Se treino é treino e jogo é jogo, precisamos de campanhas eleitorais? Durante a ressaca mundial com a vitória de Donald Trump, políticos e comentaristas disseram que ele exagerou nas promessas de campanha, mas que na hora de governar os Estados Unidos será mais moderado.
Para que servem as campanhas eleitorais, então? Para enganar o eleitor? Não é possível aceitar que se fale qualquer coisa durante a disputa por um cargo, com a desculpa de que “treino é treino”.
Em Curitiba, o prefeito eleito Rafael Greca também já se mostrou arrependido com as promessas que fez na campanha. Na semana passada, postou no Facebook que jamais falou em zerar a fila de consultas especializadas. Tanto falou que foi material de vídeo de campanha e do seu programa de governo, disponível para todo mundo que quer ver.

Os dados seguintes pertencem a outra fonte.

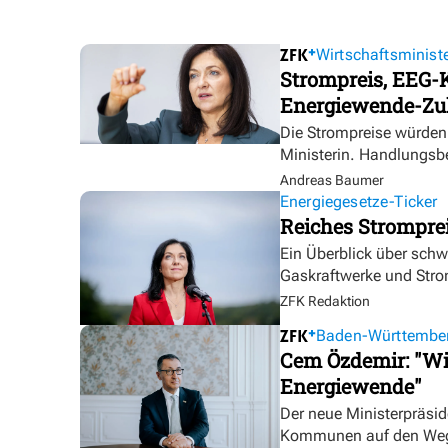
Wirtschaftsministe
Strompreis, EEG-K
Energiewende-Zu
Die Strompreise würden 
Ministerin. Handlungsbe
Andreas Baumer
Energiegesetze-Ticker
Reiches Strompre
Ein Überblick über sch
Gaskraftwerke und Stro
ZFK Redaktion
Baden-Württembe
Cem Özdemir: "Wir
Energiewende"
Der neue Ministerpräsid
Kommunen auf den Weg b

O próprio prefeito eleito falou que a promessa era uma “sandice”. Se não é possível confiar nas promessas eleitorais feitas, no que se fiar, então? Isso vale para os outros candidatos, que não passam por esse escrutínio pós-eleitoral pelo simples fato de não terem vencido a disputa.
Os eleitos, porém, não têm escapatória: precisam dizer como cumprir com as promessas.
Bom, esse era o padrão. O episódio de Greca é preocupante porque, na primeira cobrança, faz como se a promessa não fosse dele. Quem questiona é automaticamente visto como “do contra”, rótulo celebrado por políticos que não gostam e não querem dar explicações à sociedade. Eles bem sabem (mas fingem esquecer) que questionamentos do tipo servem ao propósito da moralidade na administração pública. Quando defendem a Operação Lava Jato, tecem louros ao trabalho da imprensa e do Ministério Público. Mas, se os próprios viram alvo de questionamentos ou investigação, dizem que é intriga da oposição.
Lembrando: faz parte do dever da imprensa e da sociedade civil organizada fiscalizar a ação dos governantes.
Greca e Trump vão tomar posse em janeiro. Precisam conciliar as expectativas criadas durante a campanha com a realidade cruel da administração pública. Se conseguirem, melhor para todo mundo, mas isso não tira da imprensa a responsabilidade de usar o olho crítico sempre.
Curiosamente, aquele que foi chamado de “Trump brasileiro” pelo jornal Washington Post, o prefeito eleito de São Paulo, João Doria, está quebrando a cabeça para tentar manter a palavra dada durante a campanha. Comprometeu-se a manter a tarifa de ônibus em R$ 3,80. Criou um problema para o padrinho, Geraldo Alckmin. A passagem de ônibus e de metrô tem o mesmo valor, mas o governo de São Paulo subsidia o transporte subterrâneo. Ou a tarifa fica congelada – o que exigiria um aporte maior de recursos públicos do caixa estadual – ou ela sobe, o que pode provocar queda no número de passageiros e redução de arrecadação, já que uma boa parte migraria para o ônibus, caso a tarifa permaneça em R$ 3,80.
Em entrevista ao jornal Valor Econômico publicada em 11 de outubro, Doria disse que pediria ajuda ao governo federal para manter a tarifa congelada. Para ele, a medida seria do interesse para o Planalto, uma vez que o custo do transporte público em São Paulo tem peso sobre a inflação. Na época estava bastante otimista. “Estamos contribuindo para o processo de redução inflacionária. O impacto da tarifa aqui tem impacto na inflação do país. Toda contribuição tem seu preço.”
O discurso mudou um pouco após 25 de outubro, quando Doria se reuniu com Michel Temer. O prefeito eleito de São Paulo disse que manterá a tarifa congelada mesmo sem ajuda do governo federal. Não se sabe ainda o desfecho da questão, mas ao menos, Doria está gastando sola de sapato para tentar cumprir o prometido.
Trump precisa tentar cumprir as promessas também, por mais absurdas, cruéis e impactantes que sejam. Se ele vai conseguir ou não, isso é outra história. O ponto é que a política é feita com base na confiança e expectativa. Se os eleitos desdenharem do que prometeram durante as campanhas, o descrédito dos cidadãos com a política só aumentará, causando ainda mais danos aos regimes democráticos.